Saturday News: Profiles in courage

SAME-SEX MARRIAGE ADVOCATE PEARL BERLIN LEAVES LEGACY IN HER PASSING: Pearl Berlin, who challenged North Carolina's refusal to recognize same-sex marriages, has died. She was 93. Berlin died Thursday, said Matt Hirschey, head of special projects for Equality NC. Berlin married Ellen Gerber in a synagogue in Greensboro in 2013 and followed with civil ceremony in Maine that year, but their marriage remained legally invalid in North Carolina. With Berlin suffering health problems in 2014, the couple rushed to join the vanguard of efforts to strike down the state ban, so that Gerber could have spousal rights over decisions about her care. The American Civil Liberties Union urged a federal judge to quickly negate the ban, which was deemed unconstitutional that same year. Berlin's memorial service will be held at UNC Greensboro on June 14.

NC'S POOR RECORD ON LGBTQ RIGHTS IS JEOPARDIZING APPLE PROJECT: Opposition stems from the legacy of the HB2 "bathroom" law that became a national flashpoint for anti-discrimination efforts. It was later partially repealed. The news site Axios reported Friday that LGBT activists are "reacting with anger and dismay" over news that Apple is looking at locating at a site in Research Triangle Park. State legislative leaders on Thursday said they would enhance financial incentives to attract major companies, which would include Apple. The Axios story quoted one unnamed activist saying "North Carolina is one of the most hostile states in the country to LGBTQ people." By Friday afternoon, a headline in the tech and entertainment site Mashable read: "Apple may build campus in North Carolina — despite the state's awful anti-LGBTQ laws."

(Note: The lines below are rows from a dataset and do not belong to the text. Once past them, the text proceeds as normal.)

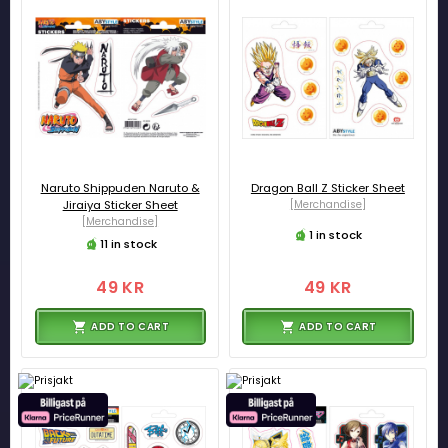
Naruto Shippuden Naruto &
Dragon Ball Z Sticker Sheet
Jiraiya Sticker Sheet
[Merchandise]
[Merchandise]
1 in stock
11 in stock
49 KR
49 KR
ADD TO CART
ADD TO CART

CARRBORO HIGH SCHOOL THEATRICAL PERFORMANCE ON GUN VIOLENCE COINCIDES WITH TEXAS SHOOTINGS: Students from Carrboro High School used the performing arts Friday night to hash out issues of gun violence and gun control. The performance, "A Night for the Fight Against Gun Violence," was planned before the most recent school shooting in Texas claimed national headlines and 10 lives. The performance, included "short plays, monologues and a documentary," to shed light on the spike is mass shootings and the peace movement sparked by America's youth. "I think that tonight is just about hopefully inspiring people to do things in their community to fight against gun violence," student Ellanya Atwater said. "So many school shootings have happened. So many shootings have happened this year, and I just think that our generation has to be the people to let everyone know we're not going to tolerate it."

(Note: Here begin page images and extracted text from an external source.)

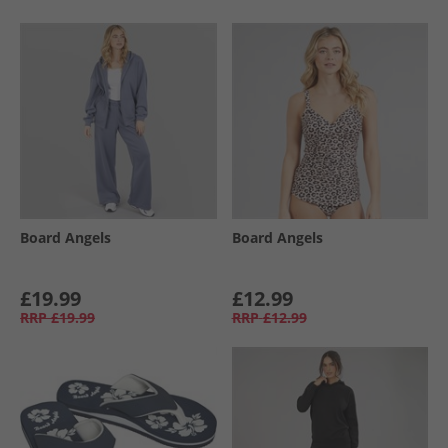
Board Angels
Board Angels
£19.99
£12.99
RRP
£19.99
RRP
£12.99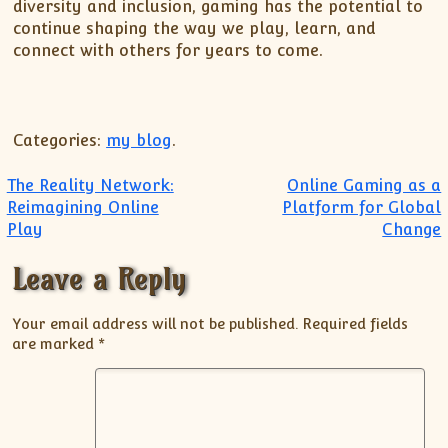
diversity and inclusion, gaming has the potential to
continue shaping the way we play, learn, and
connect with others for years to come.
Categories:
my blog
.
Post navigation
The Reality Network:
Online Gaming as a
Reimagining Online
Platform for Global
Play
Change
Leave a Reply
Your email address will not be published.
Required fields
are marked
*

SOME NC DEMOCRATIC CANDIDATES WARY OF TOM STEYER'S "IMPEACH TRUMP" CAMPAIGN: A California billionaire is bringing his campaign to impeach the president to Charlotte next week, though some of the Democrats he hopes to persuade call it a distraction. "Dan's not interested in hypotheticals," said Aaron Simpson, a spokesman for Democrat Dan McCready, who's running in the 9th District. "Our focus is where it has always been, fighting for affordable health care, better public education, and bringing good-paying jobs to North Carolina." In the 13th District, Democrat Kathy Manning said it's premature to talk about impeachment before special counsel Robert Mueller finishes his investigation. "In the meantime my concern is that Congress is dysfunctional," she told the Observer. "They’re not getting things done. I don’t want people to get distracted by the notion of impeachment. I want them to come together to start getting things done for the people of this country."

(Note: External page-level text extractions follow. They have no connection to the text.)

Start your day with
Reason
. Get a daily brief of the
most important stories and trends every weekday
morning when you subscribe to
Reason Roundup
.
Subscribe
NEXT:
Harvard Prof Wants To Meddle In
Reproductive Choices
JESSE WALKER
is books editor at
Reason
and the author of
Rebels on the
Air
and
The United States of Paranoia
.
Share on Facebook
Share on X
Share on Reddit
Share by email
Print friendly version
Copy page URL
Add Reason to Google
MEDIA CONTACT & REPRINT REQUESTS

MISSOURI LEGISLATURE OPENS SPECIAL SESSION TO EXPLORE IMPEACHING GOVERNOR: Missouri lawmakers opened a historic special session Friday to consider whether to impeach Gov. Eric Greitens for a variety of allegations ranging from sexual misconduct to misuse of a veterans’ charity donor list for his political campaign. It marked the first time Missouri lawmakers had ever achieved the supermajority necessary to summon themselves into a special session. And depending on the outcome of the session, Greitens could become the first Missouri governor ever impeached in an attempt to oust him from office. The opening evening of the special session was quick and merely procedural. During the 30-day session, a special House investigatory committee that has been meeting since March is expected to continue hearing witness testimony before recommending whether to pursue impeachment. If the House votes to impeach Greitens, the Senate then would appoint a judicial panel for a trial on whether to remove him from office.